Landasan Hukum untuk Keadilan dan Perlindungan Pekerja Rumah Tangga

Undang-Undang Dasar sebagai fondasi hukum negara memberikan jaminan perlindungan bagi setiap warga negara. Pekerja Rumah Tangga (PRT) memiliki kontribusi sebagai kekuatan ekonomi dan berperan dalam pembangunan nasional. RUU PPRT menjadi kewajiban dalam implementasinya sebagai tanggungjawab negara dalam memberikan jaminan keamanan bagi PRT.

Didalamnya, RUU PPRT memberikan jaminan perlindungan dari tindakan diskriminasi, eksploitasi, dan pelecehan. RUU ini berupaya untuk menciptakan lingkungan kerja yang aman dan menghormati PRT dalam upayanya memenuhi kebutuhan finansial.  Hal ini sejalan dengan prinsip-prinsip konstitusi dalam menjamin hak kebebasan bagi warga negara dari tindak kekerasan dan ancaman.

Untuk melengkapinya, RUU PPRT juga berfokus pada aspek keadilan.
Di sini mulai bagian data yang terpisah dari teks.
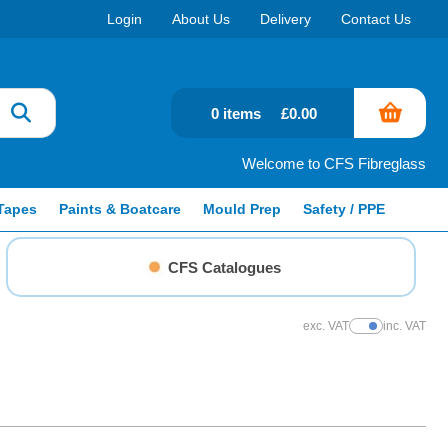
Login
About Us
Delivery
Contact Us
0 items
£0.00
Welcome to CFS Fibreglass
Tapes
Paints & Boatcare
Mould Prep
Safety / PPE
CFS Catalogues
exc. VAT
inc. VAT
Show Prices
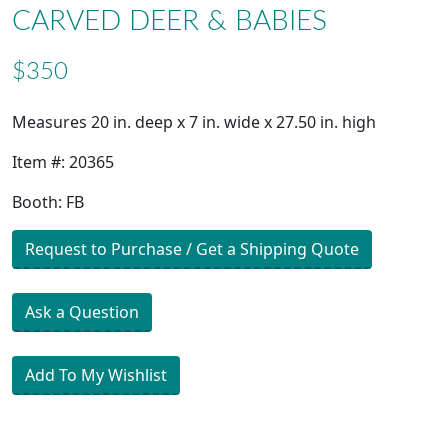
CARVED DEER & BABIES
$350
Measures 20 in. deep x 7 in. wide x 27.50 in. high
Item #: 20365
Booth: FB
Request to Purchase / Get a Shipping Quote
Ask a Question
Add To My Wishlist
Penetapan status ‘Pekerja’ akan memberikan dampak yang besar pada keberlangsungan pekerjaan mereka. Melalui ketentuan-ketentuan yang terdapat didalamnya sebagai upaya untuk menegakkan keadilan bagi PRT dalam pemenuhan hak perlindungan sosial dan ekonomi. Selain itu, pengaturan relasi hubungan kerja yang jelas menempatkan PRT pada kehormatan dan martabatnya sebagai pekerja. Relasi kemitraan yang sehat antara PRT dengan pemberi kerja akan mencegah PRT dari kontrol dan kekuasaan atas kehidupan mereka.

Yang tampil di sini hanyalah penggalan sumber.